Storage redundancy support is an exact mirror across these two boards. Both offer RAID 0, 1, 5, and 10 — and both omit RAID 0+1 — leaving absolutely no daylight between them in this category. For users unfamiliar with the practical implications: RAID 1 provides drive mirroring for data redundancy, RAID 0 stripes data across drives for performance gains, RAID 5 balances redundancy and capacity efficiency across three or more drives, and RAID 10 combines mirroring and striping for both speed and fault tolerance. Together, these four modes cover the needs of nearly every prosumer and small business storage scenario.

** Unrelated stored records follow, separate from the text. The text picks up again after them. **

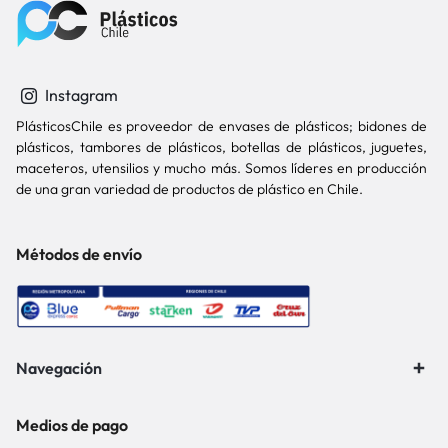
Instagram
PlásticosChile es proveedor de envases de plásticos; bidones de
plásticos, tambores de plásticos, botellas de plásticos, juguetes,
maceteros, utensilios y mucho más. Somos líderes en producción
de una gran variedad de productos de plástico en Chile.
Métodos de envío
Navegación
Medios de pago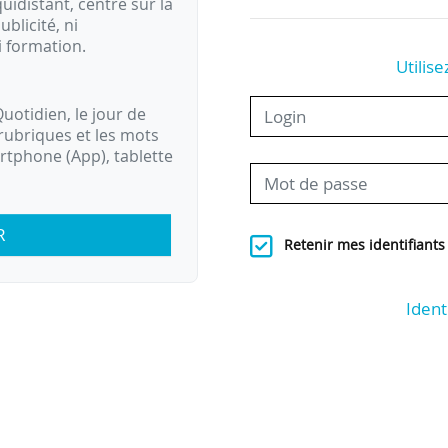
idistant, centré sur la
ublicité, ni
i formation.
Utilise
uotidien, le jour de
rubriques et les mots
artphone (App), tablette
R
Retenir mes identifiants
Ident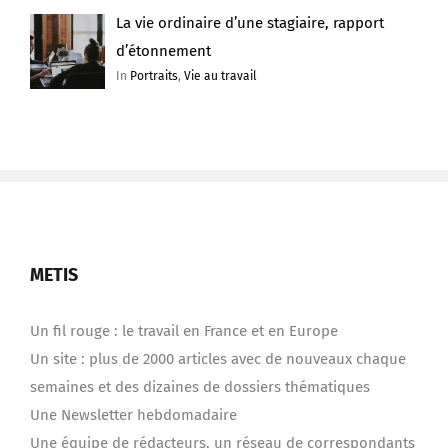
La vie ordinaire d’une stagiaire, rapport
d’étonnement
In
Portraits
,
Vie au travail
METIS
Un fil rouge : le travail en France et en Europe
Un site : plus de 2000 articles avec de nouveaux chaque
semaines et des dizaines de dossiers thématiques
Une Newsletter hebdomadaire
Une équipe de rédacteurs, un réseau de correspondants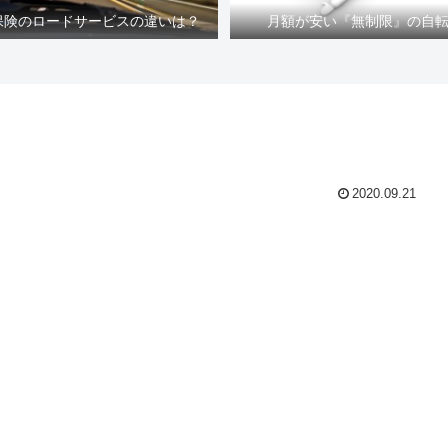
車保険のロードサービスの違いは？
月額が安い『無制限』の自
2020.09.21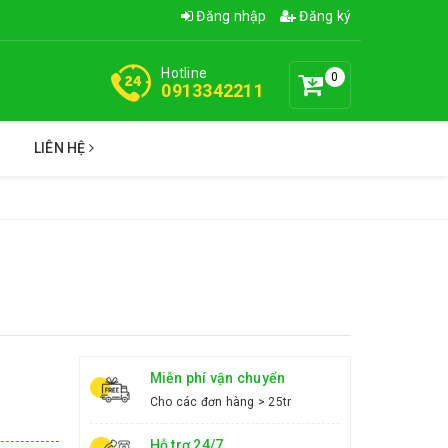
Đăng nhập
Đăng ký
Hotline
0
0913342211
C
LIÊN HỆ
Miễn phí vận chuyển
Cho các đơn hàng > 25tr
Hỗ trợ 24/7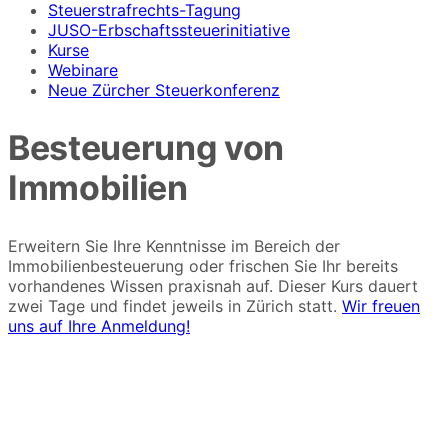
Steuerstrafrechts-Tagung
JUSO-Erbschaftssteuerinitiative
Kurse
Webinare
Neue Zürcher Steuerkonferenz
Besteuerung von
Immobilien
Erweitern Sie Ihre Kenntnisse im Bereich der
Immobilienbesteuerung oder frischen Sie Ihr bereits
vorhandenes Wissen praxisnah auf. Dieser Kurs dauert
zwei Tage und findet jeweils in Zürich statt.
Wir freuen
uns auf Ihre Anmeldung!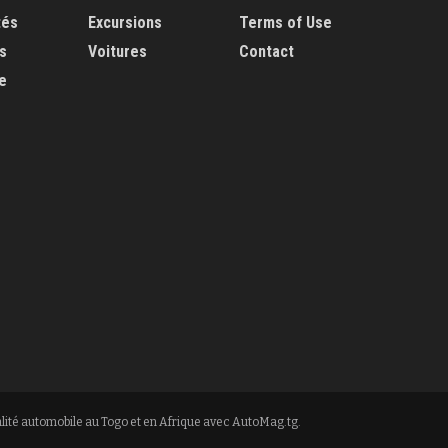
tés
Excursions
Terms of Use
s
Voitures
Contact
e
lité automobile au Togo et en Afrique avec AutoMag.tg.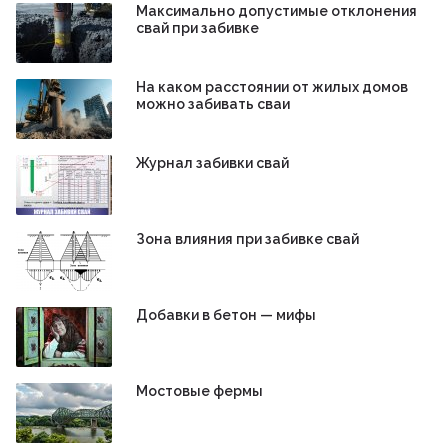
Максимально допустимые отклонения
свай при забивке
На каком расстоянии от жилых домов
можно забивать сваи
Журнал забивки свай
Зона влияния при забивке свай
Добавки в бетон — мифы
Мостовые фермы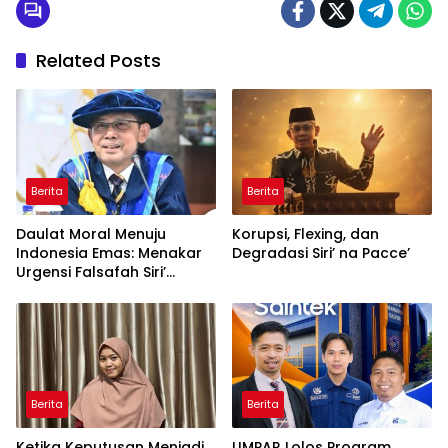
Related Posts
Berita
Berita
Daulat Moral Menuju
Korupsi, Flexing, dan
Indonesia Emas: Menakar
Degradasi Siri’ na Pacce’
Urgensi Falsafah Siri’
naPacce di Tengah
Ancaman Kleptokrasi
Berita
Berita
Ketika Keputusan Menjadi
UMPAR Lolos Program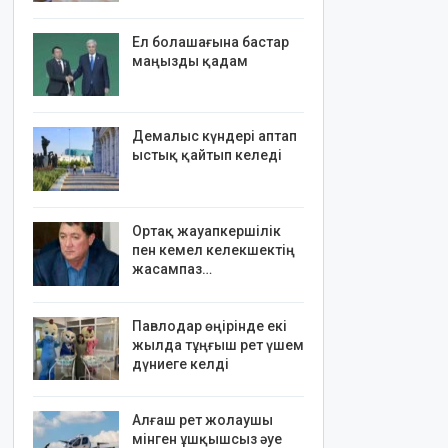
Ел болашағына бастар
маңызды қадам
Демалыс күндері аптап
ыстық қайтып келеді
Ортақ жауапкершілік
пен кемел келекшектің
жасампаз…
Павлодар өңірінде екі
жылда тұңғыш рет үшем
дүниеге келді
Алғаш рет жолаушы
мінген ұшқышсыз әуе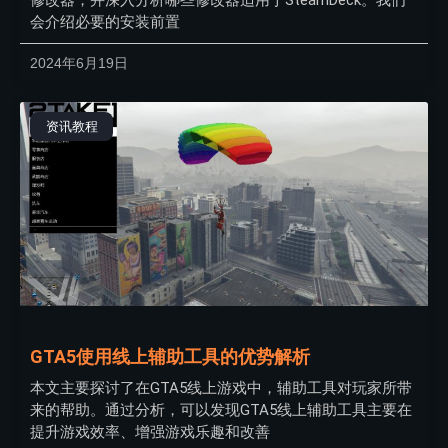
修改器，并深入分析哪些修改器适用于SteamDeck。我们
会介绍必要的安装前置
2024年6月19日
资讯教程
GTA5使用线上辅助工具的优势解析
本文主要探讨了在GTA5线上游戏中，辅助工具对玩家所带
来的帮助。通过分析，可以发现GTA5线上辅助工具主要在
提升游戏效率、增强游戏乐趣和改善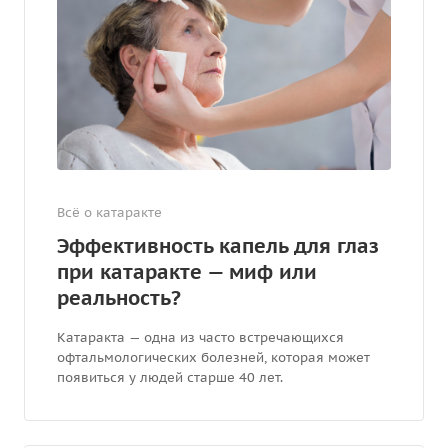
Всё о катаракте
Эффективность капель для глаз
при катаракте — миф или
реальность?
Катаракта — одна из часто встречающихся
офтальмологических болезней, которая может
появиться у людей старше 40 лет.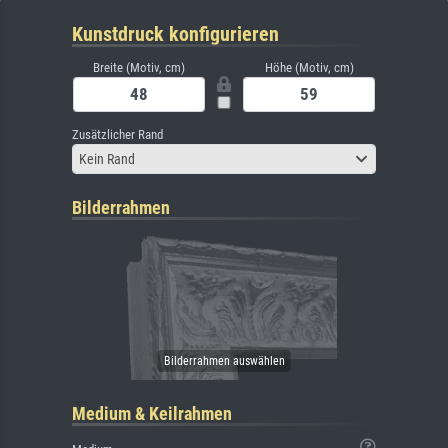
Kunstdruck konfigurieren
Breite (Motiv, cm)
Höhe (Motiv, cm)
Zusätzlicher Rand
Kein Rand
Bilderrahmen
Medium & Keilrahmen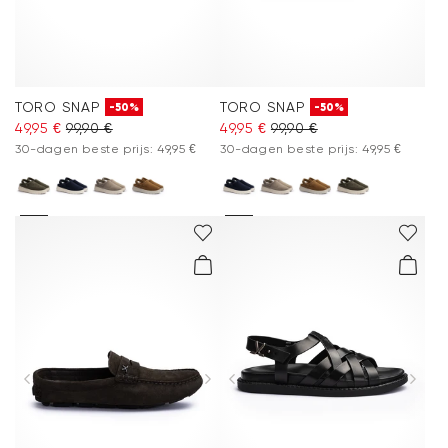
TORO SNAP
TORO SNAP
-50%
-50%
49,95 €
99,90 €
49,95 €
99,90 €
30-dagen beste prijs: 49,95 €
30-dagen beste prijs: 49,95 €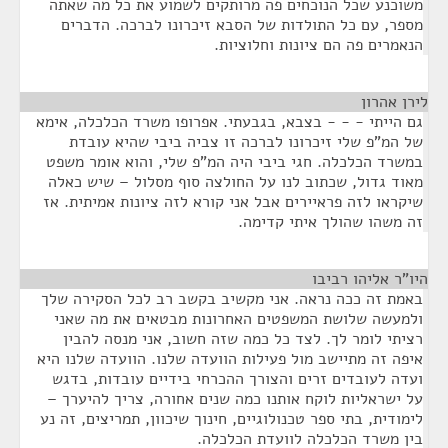
משוכנע שכל הנוכחים פה מרותקים לשמוע את כל מה שאתה
מספר, עם כל התולדות של הסבא זיכרונו לברכה. הדברים
הנאמרים פה הם ציונות וחלוציות.
לירן אהרון
¶
גם הייתי - - - בצבא, בגבעתי. אפרופו משרד הכלכלה, אימא
של המ"פ שלי זיכרונו לברכה זו צביה ביבי שהיא עובדת
במשרד הכלכלה. חגי ביבי היה המ"פ שלי, והוא אומר משפט
מאוד גדול, שכתוב לנו על החולצה סוף מסלול – שיש כאלה
שיקראו לזה פראיירים אבל אני קורא לזה ציונות אמיתית. אז
זה משהו שהולך איתי קדימה.
היו"ר אליהו רביבו
¶
באמת זה ככה נראה. אני מקשיב בקשב רב לכל הסקירה שלך
ולמעשה שלושת המשפטים האחרונות מבטאים את מה שאני
רציתי לומר לך. לצד כל כמה שזה חשוב, אני מנסה להבין
איפה זה מתיישב מול פעילות הוועדה שלנו. הוועדה שלנו היא
ועדה לעובדים זרים והצורך ההכרחי בידיים עובדות, בדגש
על ישראליות לוקח אותנו כמה שנים אחורה, צריך להיערך –
לימודית, בתי ספר טכנולוגיים, חינוך שיכוון, תמריצים, זה נע
בין משרד הכלכלה לוועדת הכלכלה.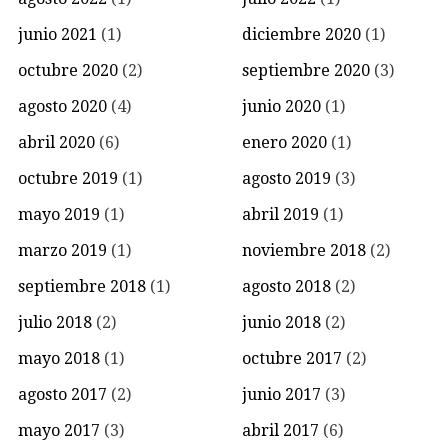
junio 2021
(1)
diciembre 2020
(1)
octubre 2020
(2)
septiembre 2020
(3)
agosto 2020
(4)
junio 2020
(1)
abril 2020
(6)
enero 2020
(1)
octubre 2019
(1)
agosto 2019
(3)
mayo 2019
(1)
abril 2019
(1)
marzo 2019
(1)
noviembre 2018
(2)
septiembre 2018
(1)
agosto 2018
(2)
julio 2018
(2)
junio 2018
(2)
mayo 2018
(1)
octubre 2017
(2)
agosto 2017
(2)
junio 2017
(3)
mayo 2017
(3)
abril 2017
(6)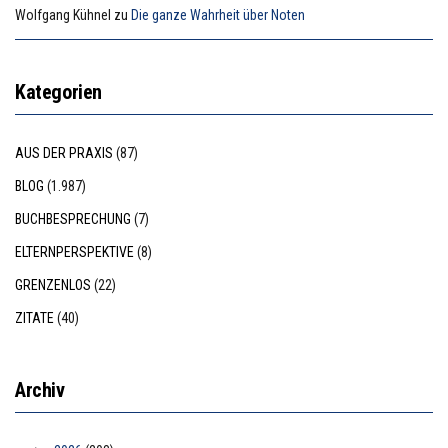
Wolfgang Kühnel
zu
Die ganze Wahrheit über Noten
Kategorien
AUS DER PRAXIS
(87)
BLOG
(1.987)
BUCHBESPRECHUNG
(7)
ELTERNPERSPEKTIVE
(8)
GRENZENLOS
(22)
ZITATE
(40)
Archiv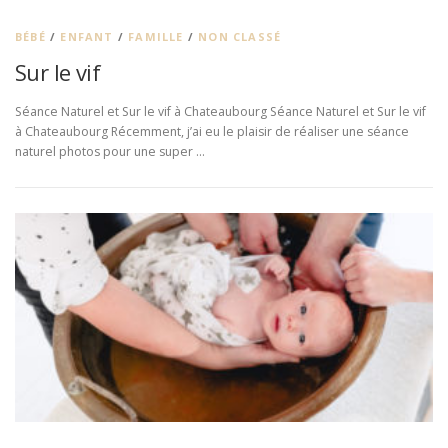
BÉBÉ
/
ENFANT
/
FAMILLE
/
NON CLASSÉ
Sur le vif
Séance Naturel et Sur le vif à Chateaubourg Séance Naturel et Sur le vif
à Chateaubourg Récemment, j’ai eu le plaisir de réaliser une séance
naturel photos pour une super …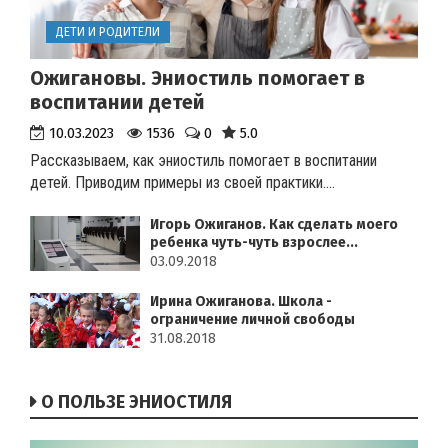
ДЕТИ И РОДИТЕЛИ
Ожигановы. Эниостиль помогает в
воспитании детей
10.03.2023
1536
0
5.0
Рассказываем, как эниостиль помогает в воспитании
детей. Приводим примеры из своей практики.
...
Игорь Ожиганов. Как сделать моего
ребенка чуть-чуть взрослее...
03.09.2018
Ирина Ожиганова. Школа -
ограничение личной свободы
31.08.2018
О ПОЛЬЗЕ ЭНИОСТИЛЯ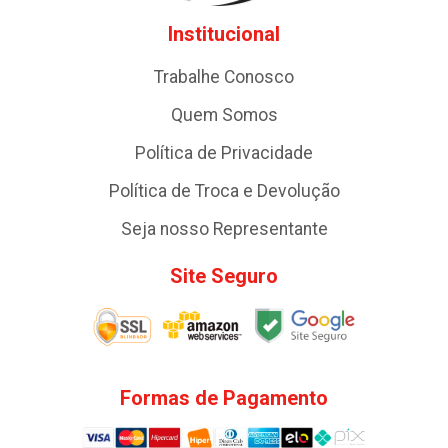
Institucional
Trabalhe Conosco
Quem Somos
Política de Privacidade
Política de Troca e Devolução
Seja nosso Representante
Site Seguro
Formas de Pagamento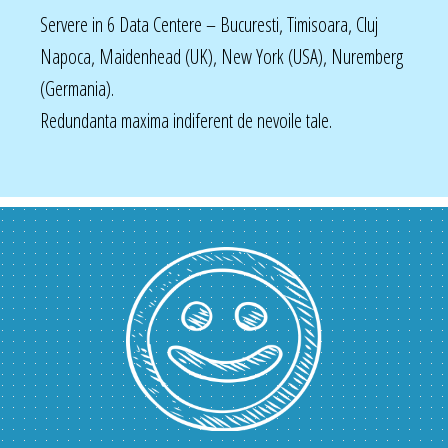
Servere in 6 Data Centere – Bucuresti, Timisoara, Cluj
Napoca, Maidenhead (UK), New York (USA), Nuremberg
(Germania).
Redundanta maxima indiferent de nevoile tale.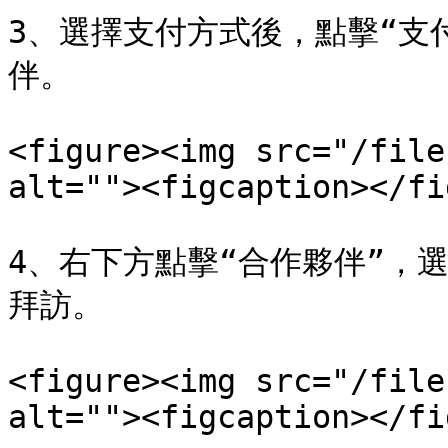
3、選擇支付方式後，點擊“支
伴。

<figure><img src="/file
alt=""><figcaption></fi
4、右下方點擊“合作夥伴”，
拜訪。

<figure><img src="/file
alt=""><figcaption></fi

This is a clear and complete tie. Neither the Asus Prime B850-Plus nor the Colorful CVN X870 holds any advantage in storage configuration support based on the available data. Buyers whose decision hinges on RAID capabilities can treat this category as a non-factor and weigh other specification groups instead.

Comparison Summary & Verdict

Both boards share a solid ATX foundation with AM5 compatibility, DDR5 support, PCIe 5.0, and three M.2 sockets, making either a capable choice for a modern Ryzen build. The Asus Prime B850-Plus stands out with its higher 256 GB memory ceiling, a PCIe 4.0 x16 slot, more USB 3.2 Gen 2 Type-A ports, dual BIOS, and easy BIOS reset — features that appeal to builders who value reliability and flexibility. The Colorful CVN X870 Ark Frozen V14 counters with its built-in Wi-Fi and Bluetooth, a Thunderbolt 4 port, USB 4 40Gbps, richer audio connectivity with five audio connectors and S/PDIF Out, and slightly faster 8200 MHz overclocked RAM support. In short, the Asus suits budget-conscious builders who want robust wired connectivity and BIOS safeguards, while the Colorful is the better pick for users who demand wireless features and premium I/O out of the box.

Asus Prime B850-Plus
Buy Asus Prime B850-Plus if...

Buy the Asus Prime B850-Plus if you want a higher 256 GB memory capacity, dual BIOS protection, easy BIOS reset, and a greater number of USB 3.2 Gen 2 Type-A ports without needing built-in wireless.

Colorful CVN X870 Ark Frozen V14
Buy Colorful CVN X870 Ark Frozen V14 if...

Buy the Colorful CVN X870 Ark Frozen V14 if built-in Wi-Fi and Bluetooth, Thunderbolt 4, USB 4 40Gbps, and a richer audio setup with S/PDIF Out are priorities for your build.